Use dropbox to share results and code with collaborators (HBC Team Folder (1)/Consults/piFirstName_piLastName/project_folder).

  • html files
  • Rmarkdown files used to generate the html files
  • text files and "small" processed data files (i.e. files included in the reports, such as normalized counts)
  • documents: manuscripts, extra metadata, presentations
  • anything else the collaborator may need to reproduce the R-based analysis IF they wish to reproduce it
  • RNA-seq example: create folders for QC, DE and FA. These may be in the base project folder, or if the project is complex, in folders labeled by dates.
    • Within the QC folder, store the QC Rmd and the html report
    • In the DE folder, store the DE Rmd file, the DE report, and the raw and normalized counts matrices. Also store the DESeq2 results tables with gene symbols added
    • In the FA folder, store the FA Rmd, the html report and the FA results tables

Basecamp

Use Basecamp for discussions of project progress.

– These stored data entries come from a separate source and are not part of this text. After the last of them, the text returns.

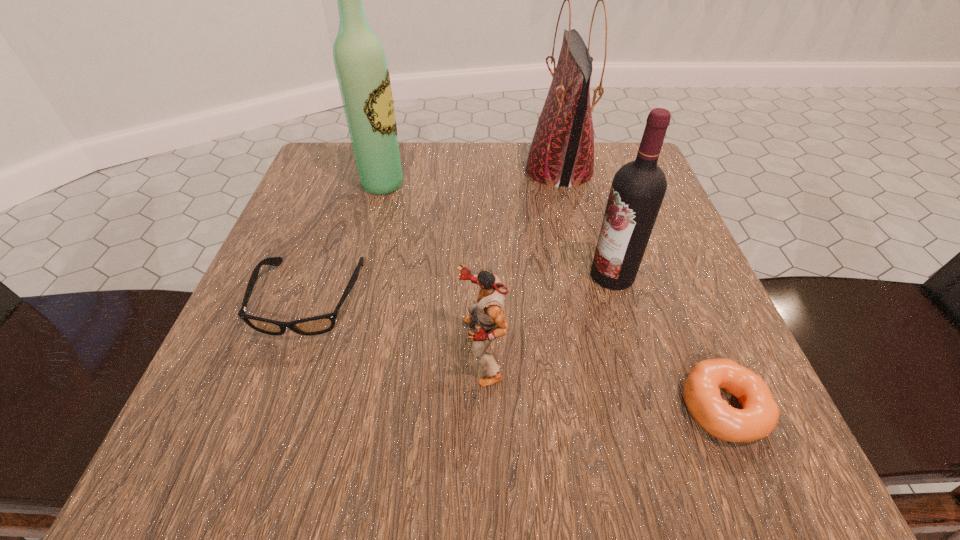 This screenshot has height=540, width=960. I want to click on vacant region between the handbag and the shorter wine bottle, so 586,222.

You are a GUI agent. You are given a task and a screenshot of the screen. Output one action in this format:
    pyautogui.click(x=<x>, y=<y>)
    Task: Click on the unoccupied area between the spectacles and the tallest object
    The height and width of the screenshot is (540, 960).
    Given the screenshot: What is the action you would take?
    pyautogui.click(x=347, y=241)

Identify the location of unoccupied area between the fourth tallest object and the left wine bottle. The height and width of the screenshot is (540, 960). (432, 267).

Identify the location of vacant region between the right wine bottle and the spectacles. Image resolution: width=960 pixels, height=540 pixels. (461, 286).

Identify the location of free space between the spectacles and the nearer wine bottle. This screenshot has height=540, width=960. (461, 286).

I want to click on vacant area between the spectacles and the fourth object from right to left, so click(396, 324).

Image resolution: width=960 pixels, height=540 pixels. In order to click on free space between the fourth shortest object and the rightmost object in this screenshot , I will do `click(667, 341)`.

At what (x,y) coordinates should I click in order to perform the action: click on free spot between the handbag and the third shortest object. Please return your answer as a coordinate pair (x, y). The height and width of the screenshot is (540, 960). Looking at the image, I should click on (520, 260).

Image resolution: width=960 pixels, height=540 pixels. In order to click on object that is the fifth closest to the fourth shortest object in this screenshot , I will do `click(362, 72)`.

Image resolution: width=960 pixels, height=540 pixels. In order to click on object that stands as the fourth closest to the handbag in this screenshot , I will do point(317,325). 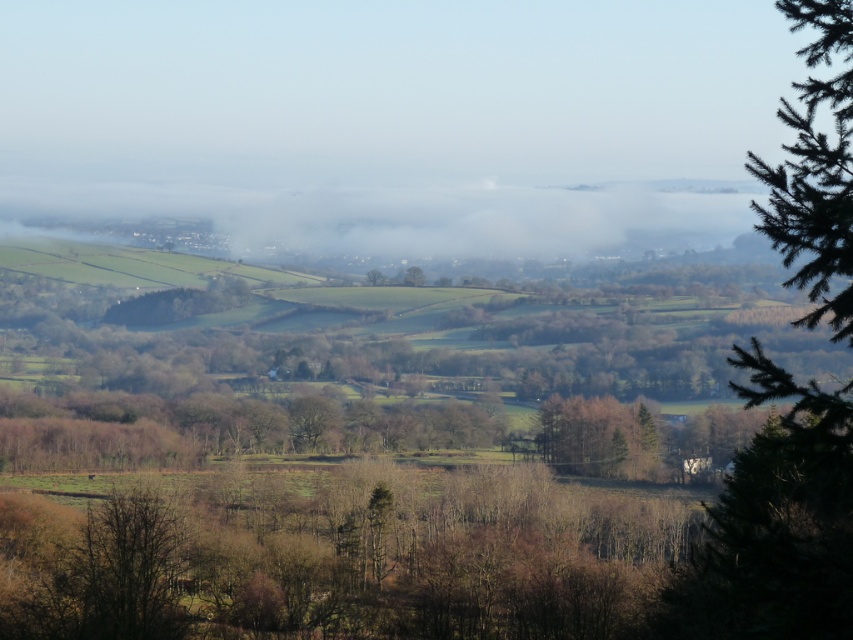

  • Link to Dropbox for results
  • You may post small files on basecamp to share with collaborators

Cases to discuss:

  • Many times, the client sends us a presentation (ppt/pptx) or a paper to better understand the project or to provide us with some information that may end up in the metadata. Where should we store these files?
    John - a "docs" directory on O2 works for this
  • Similarly, should we store original metadata files or only the csv file that we end up using.
    John - I generally do, as it can contain important information or be easier to run past the original researcher. I mark it as "original" so I can clearly differentiate it from the metadata we ended up using. If available, I save any code I used to modify the original metadata with the metadata.
  • Reviews. Consults that consist on reviewing the client paper (i.e code). Where to keep all the provided documents (if we have to keep them).
    John - I could see keeping them on Dropbox, as we would typically want to share any reviewer responses with the researcher.
  • In the case we have downloaded data from multiple flowcells, should we keep the originals or the concatenated files. Note that errors can happen when "preparing samples" (concatenating the wrong files for example).
    John - would be great if we could only keep the concatenated files, but only after confirming no lane effects and proper concatenation.